## WHAT THE EXERCISE ASKS:
Only the lines from the one containing "Veranstaltungen" through the end of the entries are wanted, retyped exactly and without pictures.

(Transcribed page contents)
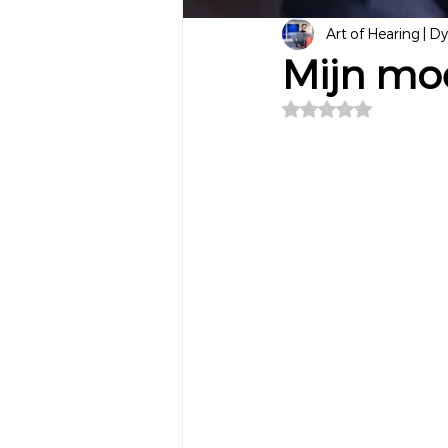
Art of Hearing | D
Mijn moe
Beoordeeld met NaN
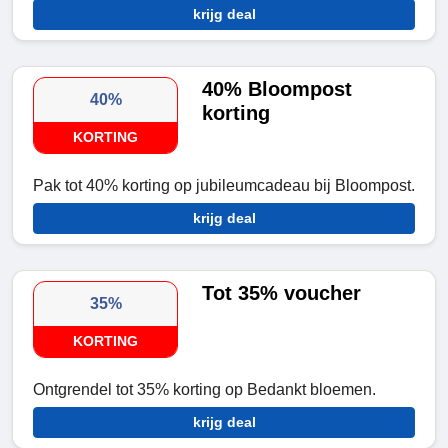
krijg deal
40% Bloompost
40%
korting
KORTING
Pak tot 40% korting op jubileumcadeau bij Bloompost.
krijg deal
Tot 35% voucher
35%
KORTING
Ontgrendel tot 35% korting op Bedankt bloemen.
krijg deal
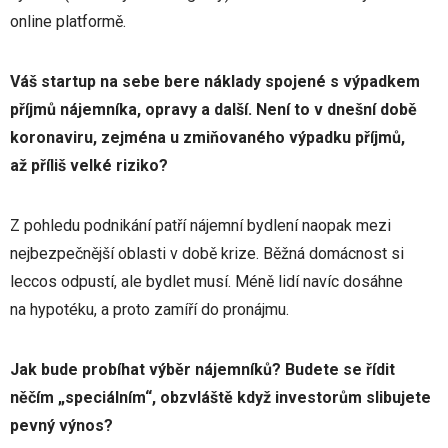
online platformě.
Váš startup na sebe bere náklady spojené s výpadkem
příjmů nájemníka, opravy a další. Není to v dnešní době
koronaviru, zejména u zmiňovaného výpadku příjmů,
až příliš velké riziko?
Z pohledu podnikání patří nájemní bydlení naopak mezi
nejbezpečnější oblasti v době krize. Běžná domácnost si
leccos odpustí, ale bydlet musí. Méně lidí navíc dosáhne
na hypotéku, a proto zamíří do pronájmu.
Jak bude probíhat výběr nájemníků? Budete se řídit
něčím „speciálním“, obzvláště když investorům slibujete
pevný výnos?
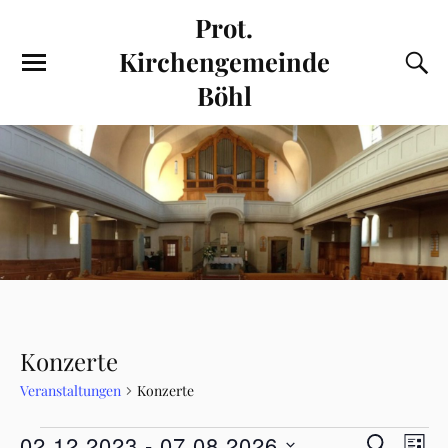
Prot.
Kirchengemeinde
Böhl
Konzerte
Veranstaltungen
Konzerte
V
V
02.12.2023
 - 
07.08.2026
S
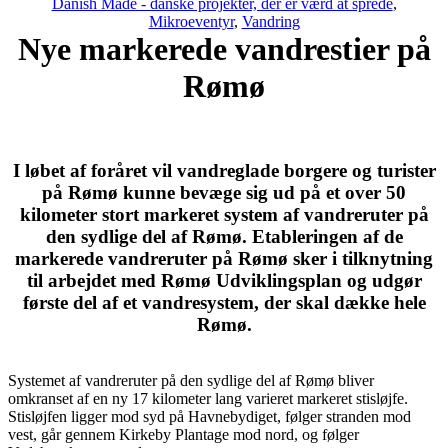
Danish Made - danske projekter, der er værd at sprede
,
Mikroeventyr
,
Vandring
Nye markerede vandrestier på
Rømø
I løbet af foråret vil vandreglade borgere og turister
på Rømø kunne bevæge sig ud på et over 50
kilometer stort markeret system af vandreruter på
den sydlige del af Rømø. Etableringen af de
markerede vandreruter på Rømø sker i tilknytning
til arbejdet med Rømø Udviklingsplan og udgør
første del af et vandresystem, der skal dække hele
Rømø.
Systemet af vandreruter på den sydlige del af Rømø bliver
omkranset af en ny 17 kilometer lang varieret markeret stisløjfe.
Stisløjfen ligger mod syd på Havnebydiget, følger stranden mod
vest, går gennem Kirkeby Plantage mod nord, og følger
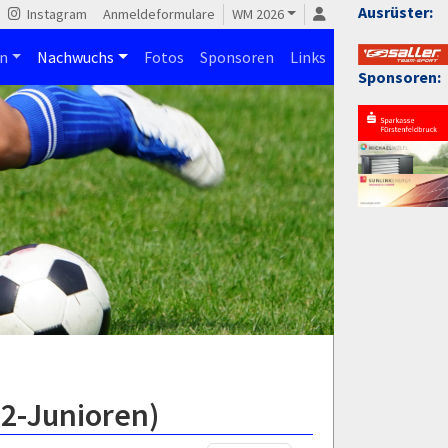
Ausrüster:
Instagram
Anmeldeformulare
WM 2026
n
Nachwuchs
Fotos
Sponsoren
Links
Sponsoren:
B2-Junioren)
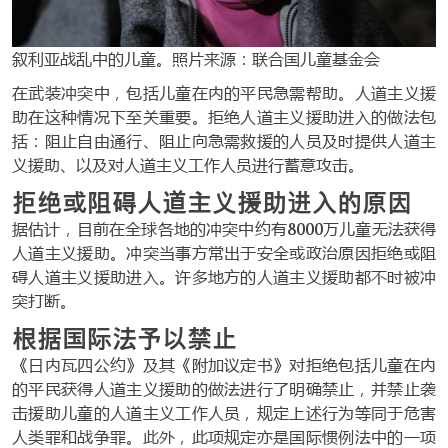
叙利亚战乱中的儿童。照片来源：联合国儿童基金会
在武装冲突中，包括儿童在内的平民急需帮助。人道主义援
助在这种情况下至关重要。拒绝人道主义援助进入的做法包
括：阻止自由通行、阻止向急需救援的人员及时提供人道主
义援助、以及对人道主义工作人员进行蓄意攻击。
拒绝或阻碍人道主义援助进入的原因
据估计，目前在全球各地的冲突中约有8000万儿童无法获得
人道主义援助。冲突当事方常出于安全或政治原因拒绝或阻
碍人道主义援助进入。许多地方的人道主义援助都不时被冲
突打断。
根据国际法予以禁止
《日内瓦四公约》及其《附加议定书》对拒绝包括儿童在内
的平民获得人道主义援助的做法进行了明确禁止，并禁止袭
击援助儿童的人道主义工作人员，规定上述行为等同于危害
人类罪和战争罪。此外，此项规定亦是国际惯例法中的一项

## ANSWER FOR THIS EXERCISE:
Veranstaltungen
Konzerte
V
V
02.12.2023
 - 
07.08.2026
S
Danish Made - danske projekter, der er værd at sprede
,
Mikroeventyr
,
Vandring
Nye markerede vandrestier på
Rømø
I løbet af foråret vil vandreglade borgere og turister
på Rømø kunne bevæge sig ud på et over 50
kilometer stort markeret system af vandreruter på
den sydlige del af Rømø. Etableringen af de
markerede vandreruter på Rømø sker i tilknytning
til arbejdet med Rømø Udviklingsplan og udgør
første del af et vandresystem, der skal dække hele
Rømø.
Systemet af vandreruter på den sydlige del af Rømø bliver
omkranset af en ny 17 kilometer lang varieret markeret stisløjfe.
Stisløjfen ligger mod syd på Havnebydiget, følger stranden mod
vest, går gennem Kirkeby Plantage mod nord, og følger
Ausrüster:
Instagram
Anmeldeformulare
WM 2026
n
Nachwuchs
Fotos
Sponsoren
Links
Sponsoren:
B2-Junioren)
叙利亚战乱中的儿童。照片来源：联合国儿童基金会
在武装冲突中，包括儿童在内的平民急需帮助。人道主义援
助在这种情况下至关重要。拒绝人道主义援助进入的做法包
括：阻止自由通行、阻止向急需救援的人员及时提供人道主
义援助、以及对人道主义工作人员进行蓄意攻击。
拒绝或阻碍人道主义援助进入的原因
据估计，目前在全球各地的冲突中约有8000万儿童无法获得
人道主义援助。冲突当事方常出于安全或政治原因拒绝或阻
碍人道主义援助进入。许多地方的人道主义援助都不时被冲
突打断。
根据国际法予以禁止
《日内瓦四公约》及其《附加议定书》对拒绝包括儿童在内
的平民获得人道主义援助的做法进行了明确禁止，并禁止袭
击援助儿童的人道主义工作人员，规定上述行为等同于危害
人类罪和战争罪。此外，此项规定亦是国际惯例法中的一项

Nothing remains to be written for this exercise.